• [RECORDS FOR THIS TASK]:
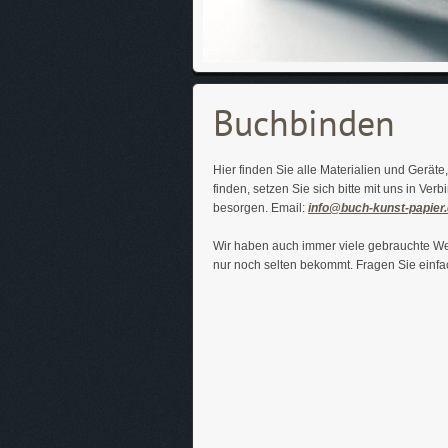
Buchbinden
Hier finden Sie alle Materialien und Geräte
finden, setzen Sie sich bitte mit uns in Ve
besorgen. Email:
info@buch-kunst-papier
Wir haben auch immer viele gebrauchte We
nur noch selten bekommt. Fragen Sie einfac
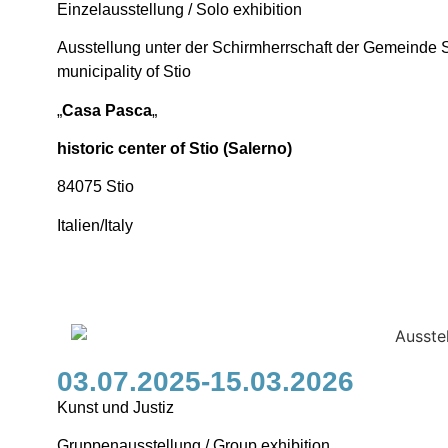
Einzelausstellung / Solo exhibition
Ausstellung unter der Schirmherrschaft der Gemeinde St
municipality of Stio
„
Casa Pasca
„
historic center of Stio (Salerno)
84075 Stio
Italien/Italy
03.07.2025-15.03.2026
Kunst und Justiz
Gruppenausstellung / Group exhibition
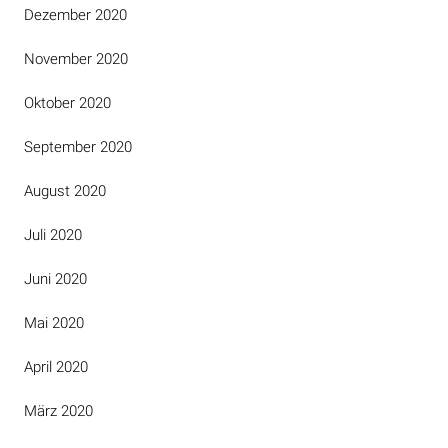
Dezember 2020
November 2020
Oktober 2020
September 2020
August 2020
Juli 2020
Juni 2020
Mai 2020
April 2020
März 2020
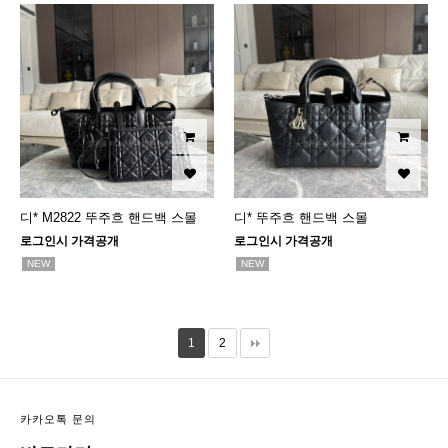
디* M2822 뚜주흐 핸드백 스몰
디* 뚜주흐 핸드백 스몰
로그인시 가격공개
로그인시 가격공개
NEW
NEW
1
2
카카오톡 문의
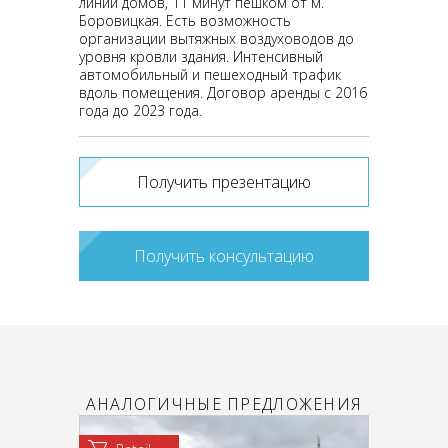
линии домов, 11 минут пешком от м.
Боровицкая. Есть возможность
организации вытяжных воздуховодов до
уровня кровли здания. Интенсивный
автомобильный и пешеходный трафик
вдоль помещения. Договор аренды с 2016
года до 2023 года.
Получить презентацию
Получить консультацию
АНАЛОГИЧНЫЕ ПРЕДЛОЖЕНИЯ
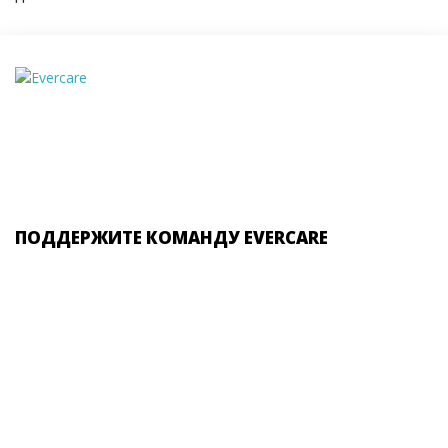
ПОДДЕРЖИТЕ КОМАНДУ EVERCARE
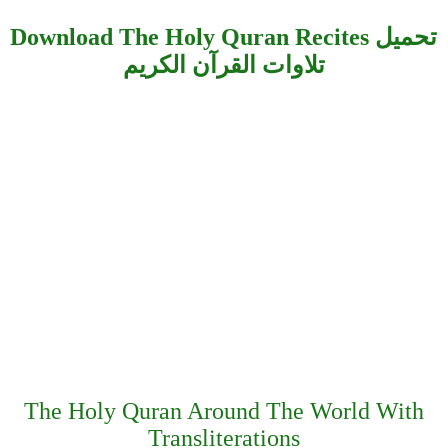
Download The Holy Quran Recites تحميل
تلاوات القرآن الكريم
The Holy Quran Around The World With
Transliterations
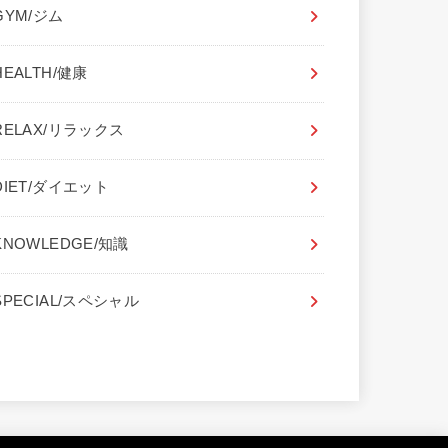
GYM/ジム
HEALTH/健康
RELAX/リラックス
DIET/ダイエット
KNOWLEDGE/知識
SPECIAL/スペシャル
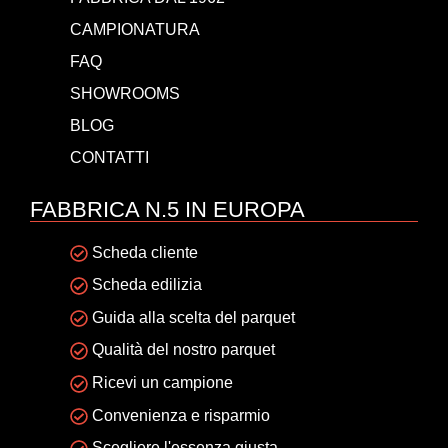
CAMPIONATURA
FAQ
SHOWROOMS
BLOG
CONTATTI
FABBRICA N.5 IN EUROPA
Scheda cliente
Scheda edilizia
Guida alla scelta del parquet
Qualità del nostro parquet
Ricevi un campione
Convenienza e risparmio
Scegliere l'essenza giusta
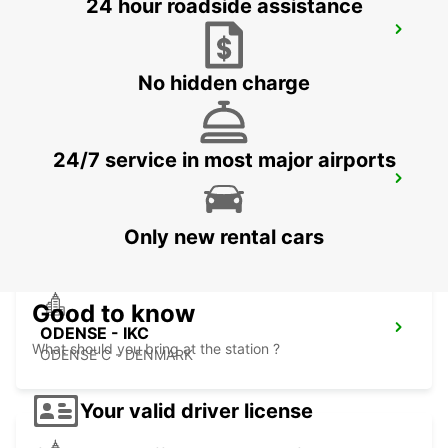
24 hour roadside assistance
HERNING - IKC
HERNING - DENMARK
No hidden charge
24/7 service in most major airports
BILLUND AIRPORT - IKC *RY*
BILLUND - DENMARK
Only new rental cars
Good to know
ODENSE - IKC
What should you bring at the station ?
ODENSE C - DENMARK
Your valid driver license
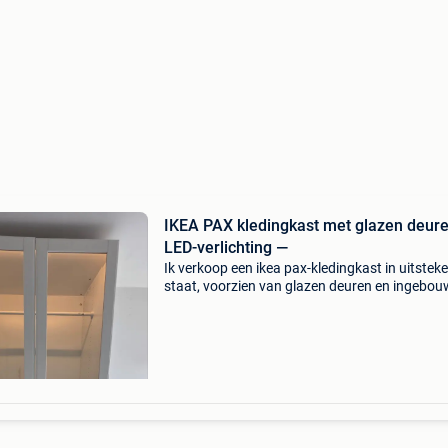
IKEA PAX kledingkast met glazen deur
LED-verlichting —
Ik verkoop een ikea pax-kledingkast in uitstek
staat, voorzien van glazen deuren en ingebo
led-verlichting. De kast is erg schoon, stevig e
volledig functioneel. Ideaal voor een slaapkame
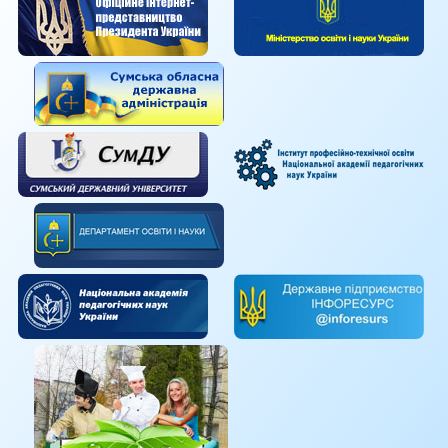
Тренерами проєкту проведено тренінги з
тем «Моніторинг співпраці закладів освіти з
підприємствами», «Сканування партнера за
системою DISC».
Присутні виконували вправи командами з
розпізнання стилю поведінки партнера,
способи прийняття ним рішень та реакцію на
стрес.
Представники закладів складали перелік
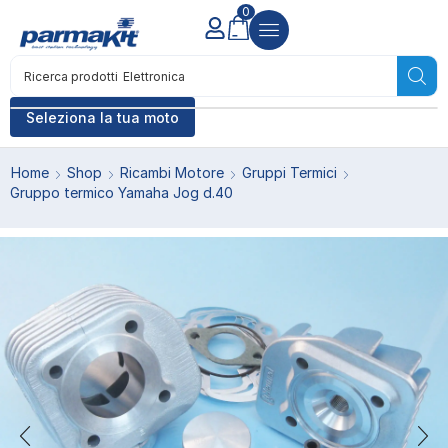
0
Ricerca prodotti
Accensione
Seleziona la tua moto
Home
Shop
Ricambi Motore
Gruppi Termici
Gruppo termico Yamaha Jog d.40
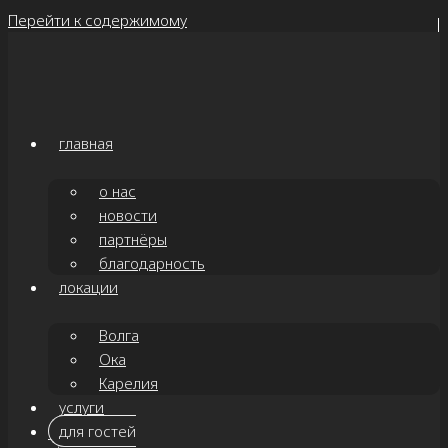
Перейти к содержимому
главная
о нас
новости
партнёры
благодарность
локации
Волга
Ока
Карелия
услуги
для гостей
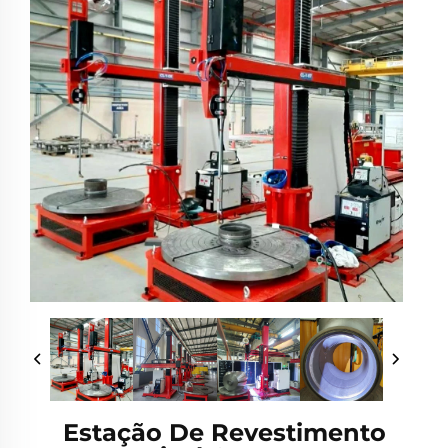
Estação De Revestimento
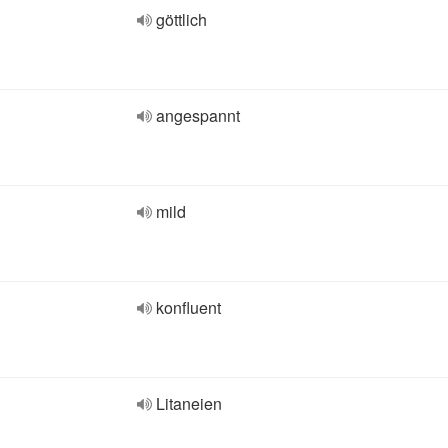
göttlich
angespannt
mild
konfluent
Litaneien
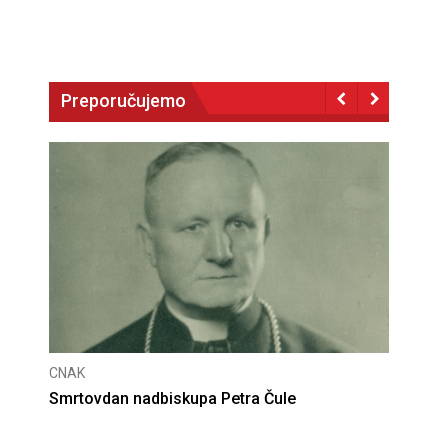
Preporučujemo
CNAK
dbiskupa Petra Čule
Deseta obljetnica poništ
presude bl. Alojziju Stepi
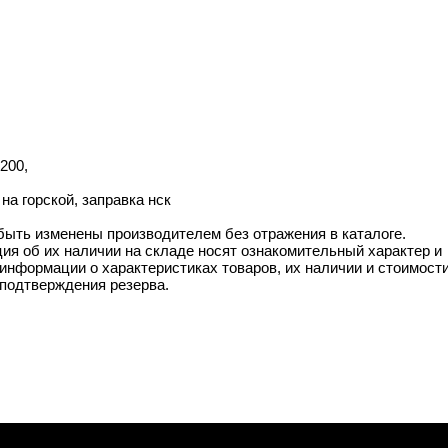
200,
а горской, заправка нск
 быть изменены производителем без отражения в каталоге.
ия об их наличии на складе носят ознакомительный характер и
информации о характеристиках товаров, их наличии и стоимост
подтверждения резерва.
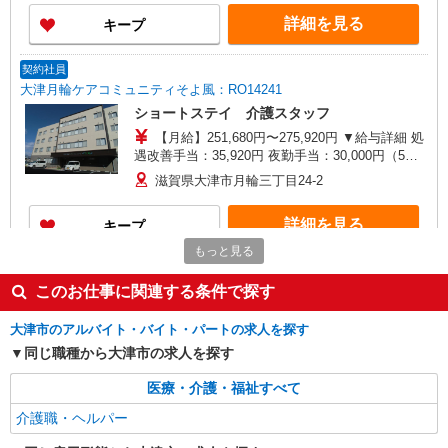
年2回（6月・12月） ※業績による 特別報酬：平
詳細を見る
キープ
均41.1万円（最高額82.9万円） ※2025年6月支給
実績 ※処遇改善手当は試用期間中(3ヶ月)は支給な
し
契約社員
大津月輪ケアコミュニティそよ風：RO14241
ショートステイ 介護スタッフ
【月給】251,680円〜275,920円 ▼給与詳細 処
遇改善手当：35,920円 夜勤手当：30,000円（5回
分） ※6回目以降は1回6,000円支給 ▼下記別途支
滋賀県大津市月輪三丁目24-2
給 通勤手当 年末年始手当：380円/時 寸志あり：
年2回（6月・12月） ※業績による 特別報酬：平
詳細を見る
キープ
均26.6万円（最高額109万円） ※2025年6月支給実
績 ※処遇改善手当は試用期間中(3ヶ月)は支給なし
もっと見る
パート
大津月輪ケアコミュニティそよ風：RO9306
このお仕事に関連する条件で探す
サ高住 介護スタッフ
大津市のアルバイト・バイト・パートの求人を探す
【時給】1,280円〜1,400円 ▼給与詳細 処遇改
同じ職種から大津市の求人を探す
善手当：200円/時 ▼下記別途支給 通勤手当 年末
年始手当：380円/時 寸志あり：年2回（6月・12
滋賀県大津市月輪三丁目24-2
医療・介護・福祉すべて
月） ※業績による ※処遇改善手当は試用期間中(3
ヶ月)は支給なし
介護職・ヘルパー
詳細を見る
キープ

• [WHAT NEEDS TO BE DONE]:
Where the word "exhibition" occurs in a line of the records, copy that line.

• [ANSWER SPACE]:
Einzelausstellung / Solo exhibition
Gruppenausstellung / Group exhibition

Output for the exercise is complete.